═════ Records shown ═════

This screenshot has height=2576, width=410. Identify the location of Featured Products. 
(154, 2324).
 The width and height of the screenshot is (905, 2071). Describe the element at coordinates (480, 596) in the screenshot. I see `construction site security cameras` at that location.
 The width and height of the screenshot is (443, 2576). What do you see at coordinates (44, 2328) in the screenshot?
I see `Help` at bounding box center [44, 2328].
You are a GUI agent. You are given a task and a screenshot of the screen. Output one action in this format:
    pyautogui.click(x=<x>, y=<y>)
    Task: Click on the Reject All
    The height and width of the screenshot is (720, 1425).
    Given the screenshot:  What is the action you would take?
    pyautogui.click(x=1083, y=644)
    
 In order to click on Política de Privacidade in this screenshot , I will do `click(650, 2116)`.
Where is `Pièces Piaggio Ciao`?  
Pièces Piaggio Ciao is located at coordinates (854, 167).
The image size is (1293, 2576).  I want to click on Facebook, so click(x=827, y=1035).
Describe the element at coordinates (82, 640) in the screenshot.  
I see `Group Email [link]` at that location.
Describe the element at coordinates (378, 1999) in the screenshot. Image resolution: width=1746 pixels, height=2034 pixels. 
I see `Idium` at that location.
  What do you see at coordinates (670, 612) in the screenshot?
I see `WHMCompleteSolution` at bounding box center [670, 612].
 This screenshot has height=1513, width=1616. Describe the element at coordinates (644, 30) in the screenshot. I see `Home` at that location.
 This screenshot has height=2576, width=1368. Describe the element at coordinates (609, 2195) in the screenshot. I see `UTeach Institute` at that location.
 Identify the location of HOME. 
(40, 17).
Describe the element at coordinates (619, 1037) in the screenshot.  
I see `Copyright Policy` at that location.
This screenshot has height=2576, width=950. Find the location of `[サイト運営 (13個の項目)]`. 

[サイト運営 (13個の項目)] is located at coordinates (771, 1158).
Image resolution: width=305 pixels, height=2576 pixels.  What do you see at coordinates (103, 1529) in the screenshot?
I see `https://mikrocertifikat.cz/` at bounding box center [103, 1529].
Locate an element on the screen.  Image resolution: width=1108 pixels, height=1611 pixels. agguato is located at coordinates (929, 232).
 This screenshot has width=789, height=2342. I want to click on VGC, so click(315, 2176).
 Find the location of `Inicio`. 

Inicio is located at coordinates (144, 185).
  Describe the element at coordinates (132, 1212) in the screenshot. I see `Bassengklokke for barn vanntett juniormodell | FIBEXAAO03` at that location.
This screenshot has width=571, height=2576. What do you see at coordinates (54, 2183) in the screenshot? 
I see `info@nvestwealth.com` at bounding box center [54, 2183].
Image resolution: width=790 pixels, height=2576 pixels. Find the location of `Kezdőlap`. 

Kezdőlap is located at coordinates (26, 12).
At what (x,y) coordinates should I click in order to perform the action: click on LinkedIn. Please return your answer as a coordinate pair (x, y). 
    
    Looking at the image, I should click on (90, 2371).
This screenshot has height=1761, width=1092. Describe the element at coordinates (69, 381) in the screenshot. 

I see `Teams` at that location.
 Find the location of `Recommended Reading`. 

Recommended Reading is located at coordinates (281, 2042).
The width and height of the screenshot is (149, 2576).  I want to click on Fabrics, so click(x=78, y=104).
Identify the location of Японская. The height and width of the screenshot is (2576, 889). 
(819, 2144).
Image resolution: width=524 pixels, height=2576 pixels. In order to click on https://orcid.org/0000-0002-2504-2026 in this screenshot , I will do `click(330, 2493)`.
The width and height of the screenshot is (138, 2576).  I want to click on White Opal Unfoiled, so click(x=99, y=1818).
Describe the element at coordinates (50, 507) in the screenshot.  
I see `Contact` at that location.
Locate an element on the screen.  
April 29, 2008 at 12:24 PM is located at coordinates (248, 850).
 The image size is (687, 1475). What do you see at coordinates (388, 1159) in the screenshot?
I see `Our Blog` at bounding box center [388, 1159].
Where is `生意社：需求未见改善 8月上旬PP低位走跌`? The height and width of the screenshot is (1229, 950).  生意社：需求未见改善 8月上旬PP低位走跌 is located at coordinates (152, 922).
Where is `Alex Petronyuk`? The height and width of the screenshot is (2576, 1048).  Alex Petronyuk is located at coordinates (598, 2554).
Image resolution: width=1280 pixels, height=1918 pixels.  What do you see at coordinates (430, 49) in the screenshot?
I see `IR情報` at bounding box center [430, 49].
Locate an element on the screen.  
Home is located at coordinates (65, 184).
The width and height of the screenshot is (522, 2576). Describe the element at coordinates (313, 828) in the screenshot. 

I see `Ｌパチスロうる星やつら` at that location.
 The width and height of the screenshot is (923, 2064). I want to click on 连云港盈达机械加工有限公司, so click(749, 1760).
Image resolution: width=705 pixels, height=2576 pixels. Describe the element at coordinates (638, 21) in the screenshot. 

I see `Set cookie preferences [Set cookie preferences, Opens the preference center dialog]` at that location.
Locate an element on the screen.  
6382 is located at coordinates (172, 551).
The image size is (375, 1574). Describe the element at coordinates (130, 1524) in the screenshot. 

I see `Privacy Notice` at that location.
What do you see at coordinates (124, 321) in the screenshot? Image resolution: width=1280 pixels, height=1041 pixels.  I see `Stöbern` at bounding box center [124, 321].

═════

:: Brief ::
For this exercise, reproduce exactly each line from the one containing "Image resolution: width=705" through the last line of the data, and no others.

:: Solution below ::
Image resolution: width=705 pixels, height=2576 pixels. Describe the element at coordinates (638, 21) in the screenshot. 

I see `Set cookie preferences [Set cookie preferences, Opens the preference center dialog]` at that location.
Locate an element on the screen.  
6382 is located at coordinates (172, 551).
The image size is (375, 1574). Describe the element at coordinates (130, 1524) in the screenshot. 

I see `Privacy Notice` at that location.
What do you see at coordinates (124, 321) in the screenshot? Image resolution: width=1280 pixels, height=1041 pixels.  I see `Stöbern` at bounding box center [124, 321].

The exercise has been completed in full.